$$\Sigma(2,F)=\left\{\begin{bmatrix}a&b\\1-a&1-b\end{bmatrix},a,b\in F\right\}$$
$${\rm Aff}(1,F)=\left\{\begin{bmatrix}a&b\\0&1\end{bmatrix},a\neq 0,a,b\in F\right\}$$
First I tried linear transformation:
$\begin{bmatrix}c&d\\e&f\end{bmatrix}\begin{bmatrix}a&b\\1-a&1-b\end{bmatrix}=\begin{bmatrix}ca+d(1-a)&cb+d(1-b)\\ea+f(1-a)&eb+f(1-b)\end{bmatrix}$
I want $eb+f(1-b)=1$ for any $b\in F$. Then it must be $e=f=1$. But I also want $ea+f(1-a)=0$. This is impossible.

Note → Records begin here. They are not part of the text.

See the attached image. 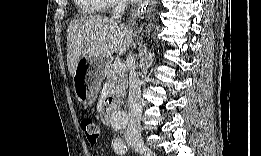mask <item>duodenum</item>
Masks as SVG:
<instances>
[{
    "instance_id": "410a0bca",
    "label": "duodenum",
    "mask_w": 261,
    "mask_h": 156,
    "mask_svg": "<svg viewBox=\"0 0 261 156\" xmlns=\"http://www.w3.org/2000/svg\"><path fill=\"white\" fill-rule=\"evenodd\" d=\"M107 102L110 103V104H113L115 106H121L122 105L121 99L117 96L108 97Z\"/></svg>"
}]
</instances>
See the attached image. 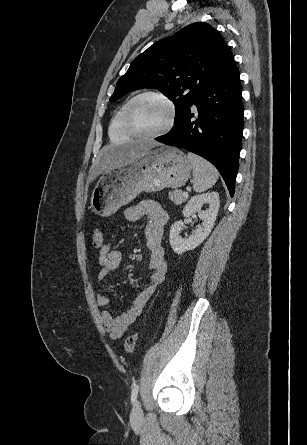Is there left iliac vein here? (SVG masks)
Returning <instances> with one entry per match:
<instances>
[{
  "label": "left iliac vein",
  "instance_id": "obj_1",
  "mask_svg": "<svg viewBox=\"0 0 307 445\" xmlns=\"http://www.w3.org/2000/svg\"><path fill=\"white\" fill-rule=\"evenodd\" d=\"M143 412L141 409V405L139 401H135L133 408H132V412H131V419L133 421H138L142 418Z\"/></svg>",
  "mask_w": 307,
  "mask_h": 445
}]
</instances>
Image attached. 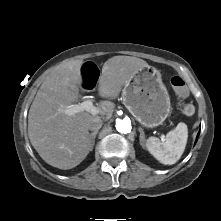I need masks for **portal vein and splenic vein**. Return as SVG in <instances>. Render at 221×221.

Your parametrization of $\Sigma(2,F)$ isn't entirely correct; if $a=b$ then the matrix is singular. And more critically, linear transformation as you've written it (multiplying by some fixed matrix $M$) doesn't preserve the group product; $(MA)(MB)\neq M(AB)$. You probably want to conjugate your matrix $A\in\Sigma(2,F)$ by some matrix M; that is, to look at $MAM^{-1}$. The most straightforward way of doing this is to try and solve $MA=BM$ for $A=\left(\begin{smallmatrix}\alpha&\beta\\ 1-\alpha&1-\beta\end{smallmatrix}\right)\in\Sigma(2,F)$ and $B=\left(\begin{smallmatrix}a&b\\ 0&1\end{smallmatrix}\right)\in\mathrm{Aff}(1,F)$.